Does the description disclose side effects, auth requirements, rate limits, or destructive behavior?

With no annotations provided, the description carries full burden. It discloses the return types ('PMC links and publisher free-access URLs') and implies a read-only operation, but lacks details on rate limits, authentication needs, error conditions, or response format. It adds some behavioral context but leaves gaps for a tool with potential external API calls.

Agents need to know what a tool does to the world before calling it. Descriptions should go beyond structured annotations to explain consequences.

Conciseness5/5

Is the description appropriately sized, front-loaded, and free of redundancy?

Two concise sentences with zero waste: the first states purpose and examples, the second specifies return values. It is front-loaded with the core functionality and appropriately sized for a single-parameter tool.

Shorter descriptions cost fewer tokens and are easier for agents to parse. Every sentence should earn its place.

Completeness3/5

Given the tool's complexity, does the description cover enough for an agent to succeed on first attempt?

Given no annotations and no output schema, the description provides adequate purpose and return type information but lacks details on behavioral traits (e.g., network dependencies, error handling) and output structure. For a tool that likely interacts with external services, this leaves room for improvement in completeness.

Complex tools with many parameters or behaviors need more documentation. Simple tools need less. This dimension scales expectations accordingly.

Parameters3/5

Does the description clarify parameter syntax, constraints, interactions, or defaults beyond what the schema provides?

Schema description coverage is 100%, so the schema already documents the 'pmid' parameter fully. The description adds no additional parameter semantics beyond what the schema provides (e.g., format examples, validation rules). Baseline 3 is appropriate when schema does the heavy lifting.

Input schemas describe structure but not intent. Descriptions should explain non-obvious parameter relationships and valid value ranges.

Purpose5/5

Does the description clearly state what the tool does and how it differs from similar tools?

The description clearly states the specific verb ('Get links to') and resource ('free full text versions of an article'), with concrete examples ('PubMed Central').
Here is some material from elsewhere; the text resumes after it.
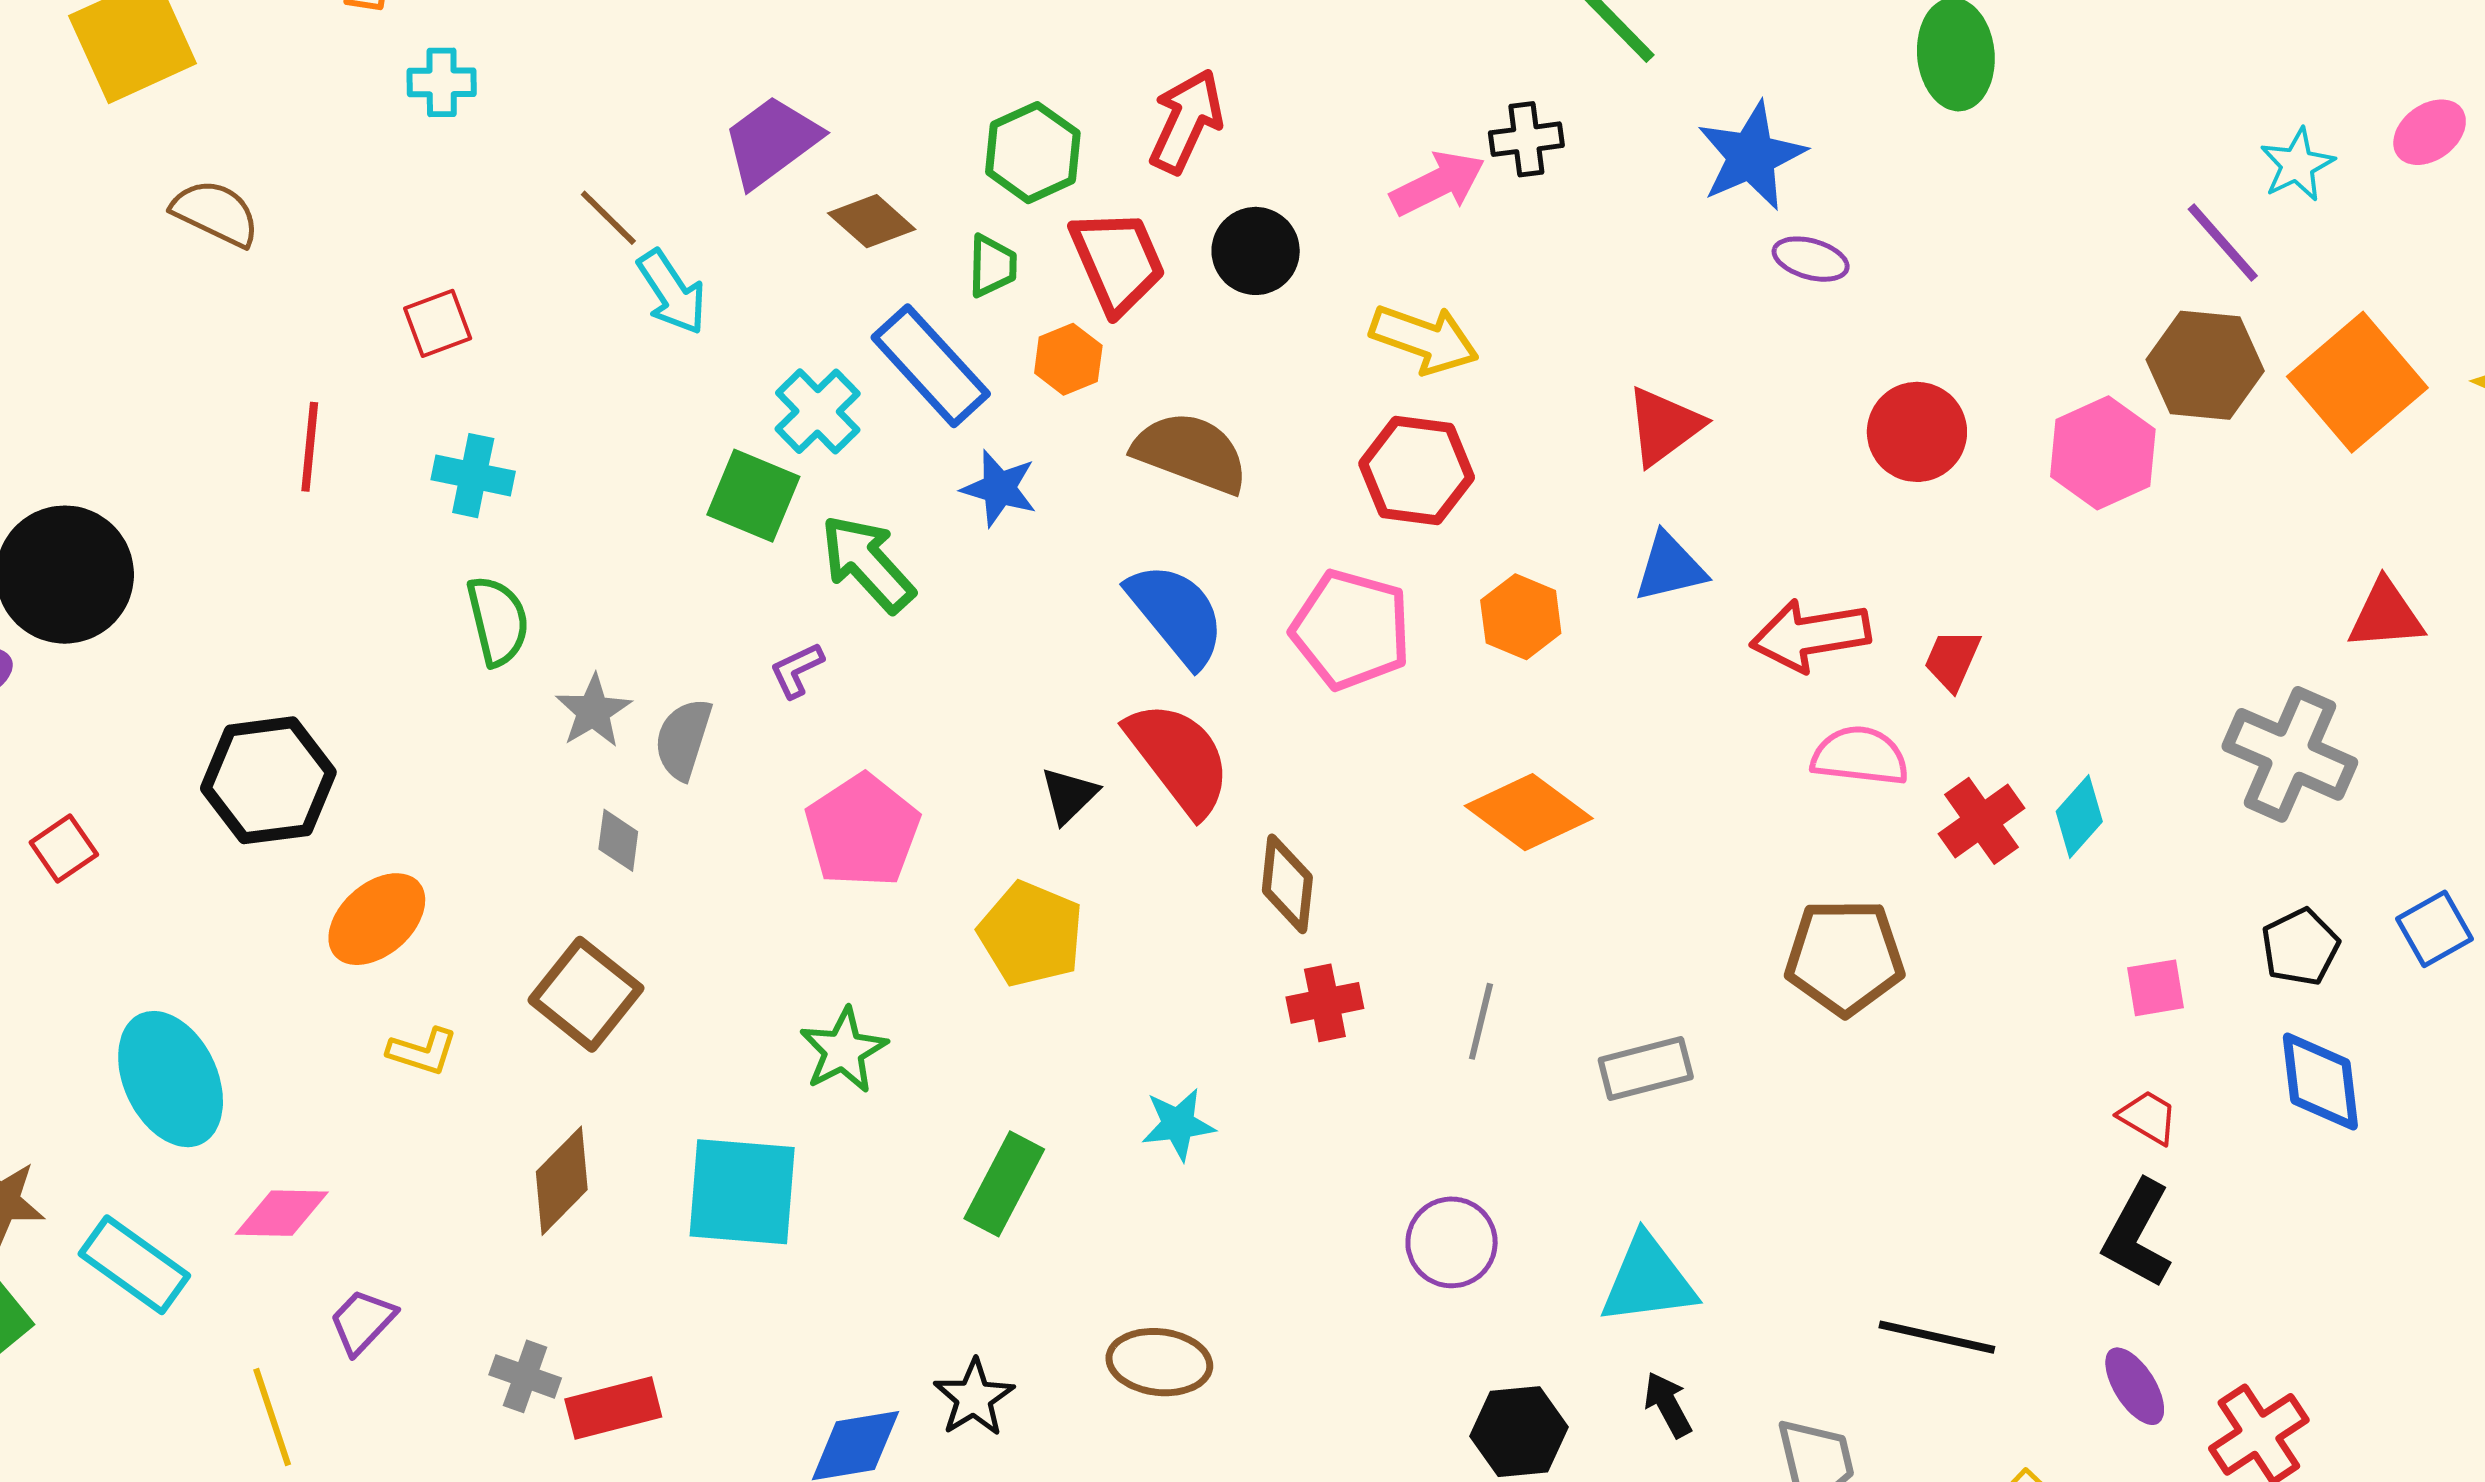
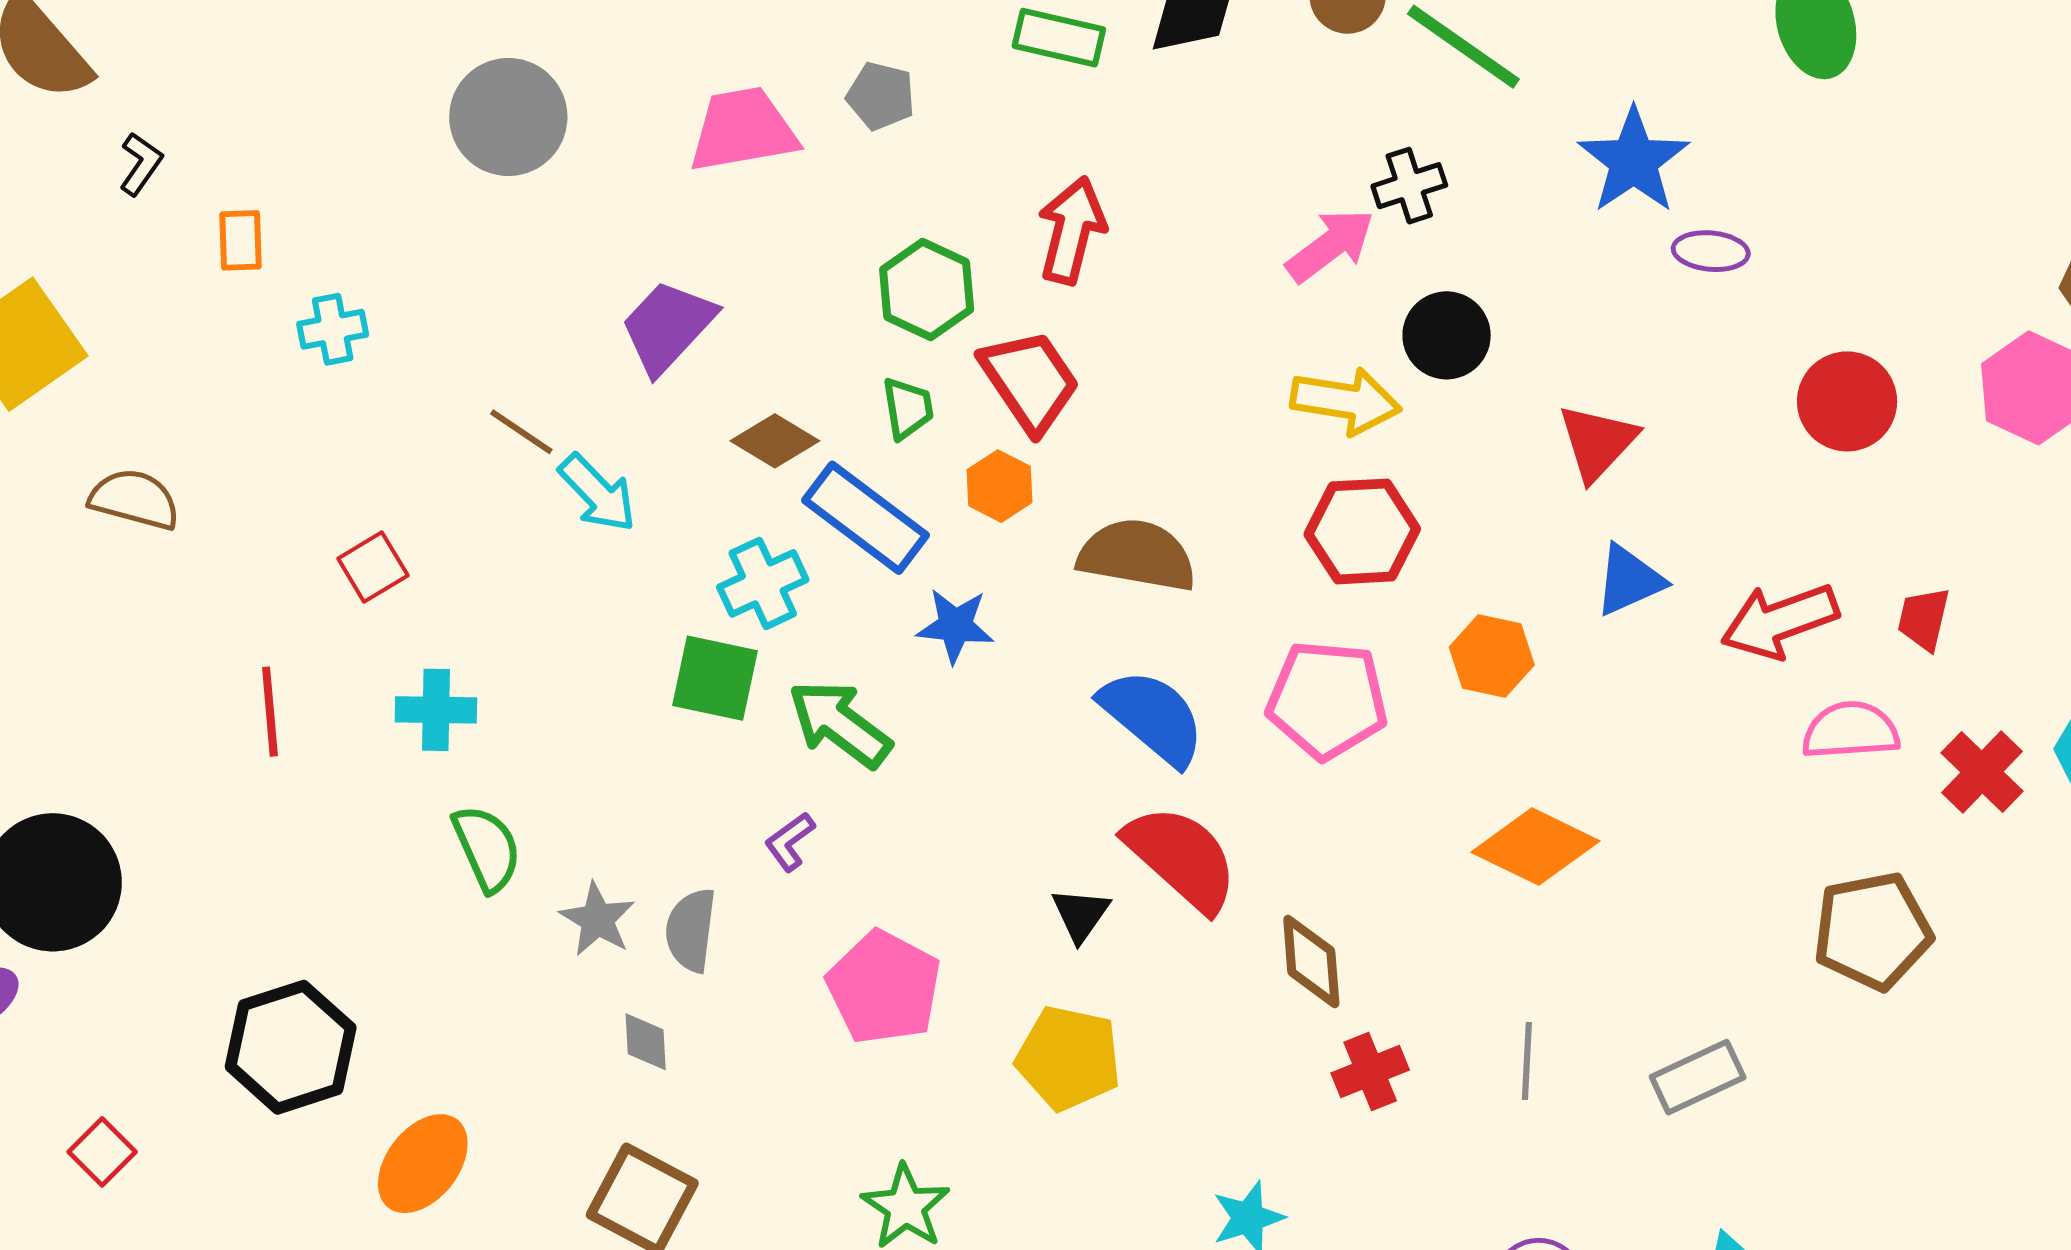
brown diamond: (872, 221) -> (775, 441), moved
black circle: (1256, 251) -> (1447, 335), moved
cyan cross: (818, 411) -> (763, 583), turned 30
It distinguishes from siblings by focusing on link retrieval rather than article metadata (get_article), citations (get_citations), or searches (search_articles/search_mesh).

Agents choose between tools based on descriptions. A clear purpose with a specific verb and resource helps agents select the right tool.

Usage Guidelines3/5

Does the description explain when to use this tool, when not to, or what alternatives exist?

The description implies usage when full-text links are needed for a PubMed article, but provides no explicit guidance on when to choose this tool over alternatives like get_article (which might include links) or when not to use it (e.g., for non-PubMed IDs). The context is clear but lacks sibling differentiation or exclusion criteria.

Agents often have multiple tools that could apply. Explicit usage guidance like "use X instead of Y when Z" prevents misuse.